But out of the eligible cities, only 542 have received their login for an online funding portal, leaving 37 without access still. Oklahoma Municipal League Executive Director Mike Fina told state lawmakers they have contact information for someone at most cities in a database.

“The problem is it might be the public works director, but it doesn’t really fit into the definition of who the authorized person should be. So, we’re trying to reach those people as well, but we’re working very hard to finish those last 37,” Fina said.

State Grants Management Office Director Clay Holk said contacting the right person is vital to getting funds to those communities.

“We also have to have financial information, given that I’d say for all but a few, we’re not sending paper checks. We are actually making electronic funds transfers,” Holk said.

Fina said based on seminars OML has hosted, the overwhelming amount of ARPA funds small cities receive will go toward infrastructure. Some lawmakers wondered whether that was prudent with a separate, $1.2 trillion federal infrastructure bill signed into law two weeks ago.

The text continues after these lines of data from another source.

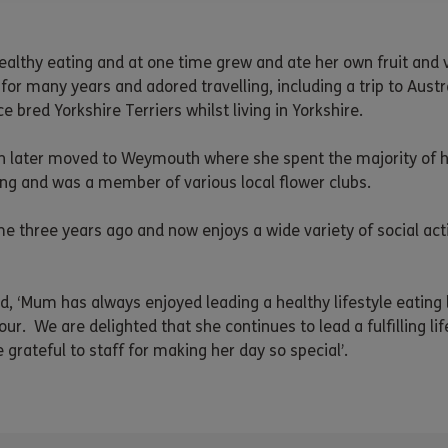
ealthy eating and at one time grew and ate her own fruit and 
for many years and adored travelling, including a trip to Austr
 bred Yorkshire Terriers whilst living in Yorkshire.
 later moved to Weymouth where she spent the majority of her
ng and was a member of various local flower clubs.
hree years ago and now enjoys a wide variety of social activ
, ‘Mum has always enjoyed leading a healthy lifestyle eating l
ur. We are delighted that she continues to lead a fulfilling 
 grateful to staff for making her day so special’.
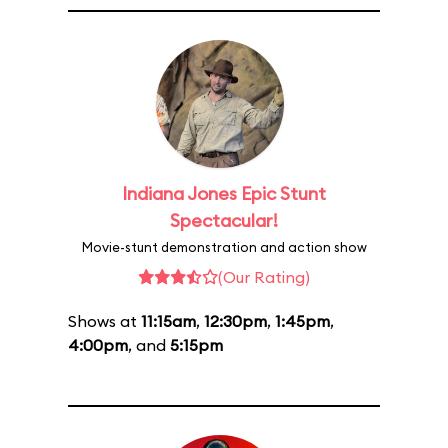
Indiana Jones Epic Stunt
Spectacular!
Movie-stunt demonstration and action show
(Our Rating)
Shows at
11:15am
,
12:30pm
,
1:45pm
,
4:00pm
, and
5:15pm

“When you get into the last half of the municipalities, we’re talking about thousands of dollars, not even hundreds of thousands of dollars, and I’m looking at a former mayor right here who can tell you how expensive it is to put a water line in. So, we’re going to need all of that if we’re going to really make an impact on all the problems we have with our water and wastewater infrastructure,” Fina said.

ARPA funds distributed to small towns must be spent by the end of 2024.